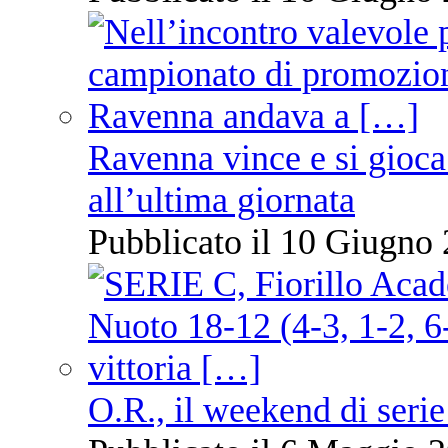
Ravenna vince e si gioca
all’ultima giornata
Pubblicato il 10 Giugno 
O.R., il weekend di serie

PROBLEM DESCRIPTION —
Leave the pictures out and copy the rest of the data exactly.

EXERCISE SOLUTION —
Ravenna vince e si gioca
all’ultima giornata
Pubblicato il 10 Giugno 
O.R., il weekend di serie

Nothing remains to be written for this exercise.